Dems slam Senate GOP for ‘secret’ health care process
Washington — Michigan Sen. Debbie Stabenow joined Democratic colleagues delivering a series of speeches on the Senate floor late into Monday night, calling for hearings on Senate Republicans' unfinished bill to repeal Obamacare and criticizing them for crafting the legislation largely outside of public view.
“There’s a really good reason they won’t show us the bill. They won’t let us see it because it’s a disaster for people in Michigan that I represent,” the Lansing Democrat said on the Senate floor.
“Costs go up, care goes down, and there’s a tax cut for the millionaires and billionaires. We are better than this. ... Give the American people a chance to have input and say what they think.”
Sen. Gary Peters, D-Bloomfield Township, also criticized Senate Republicans for drafting their bill “behind closed doors.”
“#Trumpcare could skyrocket coverage costs for countless MI seniors, yet Senate GOP refuses to hold public hearings,” Peters tweeted Monday.
GOP leaders are planning to vote on their health care legislation as early as next week before lawmakers depart for the July 4 recess. They say there will be sufficient time for members to review the bill.
One option reportedly under discussion would phase out the expansion of Medicaid over three years starting as early as 2020, which would have major consequences in the 31 states, including Michigan, that adopted the expansion under the Affordable Care Act.
Michigan officials have said that without a replacement for Medicaid expansion funding, the state likely couldn't afford to continue its “Healthy Michigan” program, which ensures more than 650,000 residents.
Minority Leader Chuck Schumer said Democrats want to refer the House version of the repeal bill to the committee process for full debate and vetting.

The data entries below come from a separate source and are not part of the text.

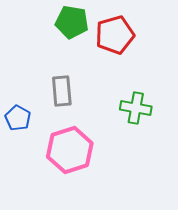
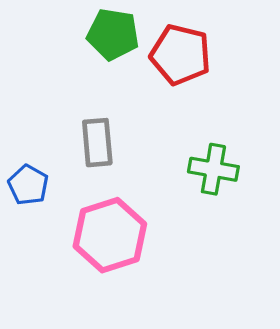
red pentagon: (115, 35) -> (180, 55), turned 30

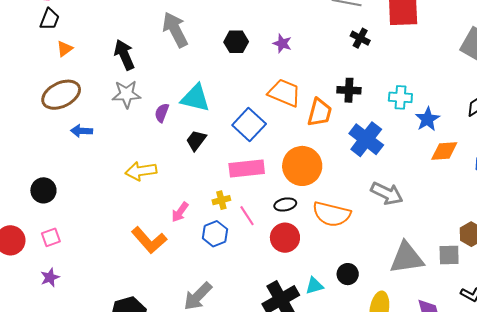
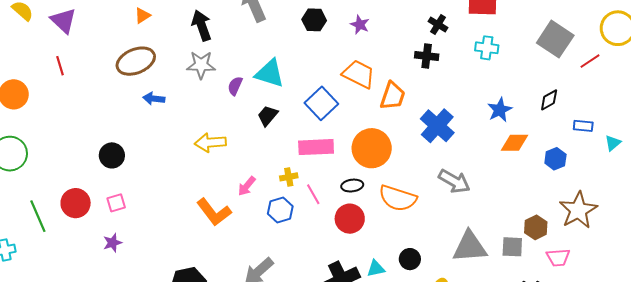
black cross: (349, 90) -> (427, 56), moved
cyan cross: (400, 97) -> (487, 48), moved

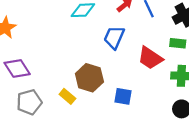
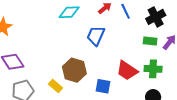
red trapezoid: (150, 58) -> (127, 71), moved

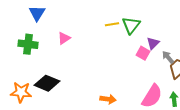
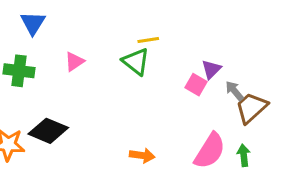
green triangle: (131, 25) -> (136, 62), moved, turned -30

“This is a bill that would likely reorder one-sixth of the American economy and have life-and-death consequences for millions of American, and it’s being discussed in secret, with no committee hearings, no debate, no amendments, no input from the minority,” Schumer said on the floor.
“This is the most glaring departure from normal legislative procedure that I’ve ever seen.”
Stabenow on Monday said in the lead up to passage of the Affordable Care Act, more than 100 hearings and committee meetings were held before the legislation was finalized, debated and reported out of committee, and that 147 GOP amendments were considered.
“Until the end, we were trying to do everything we could to get bipartisan support when it was clear that politically there was not a desire,” said Stabenow, who serves on the Senate Finance Committee.
Senate Majority Leader Mitch McConnell on Monday recalled the process of passing the Affordable Care Act differently, calling it “very partisan from the beginning.”
He reminded Democrats they passed a portion of that legislation in 2009 on a party line vote using the same budget reconciliation process that Republicans are now using to pass their bill.
“It’s an open process. There are an unlimited number of amendments,” said McConnell on the floor, adding members would have time to review both the bill text and an analysis by the Congressional Budget Office before a vote.
“We’ve been debating Obamacare’s failures and what to do about them for so many years now. Members are very, very familiar with this issue. We’ve heard so many anguished stories from constituents who’ve been hurt by Obamacare. Thankfully, at the end of this process, the Senate will finally have a chance to turn the page on this failed law.”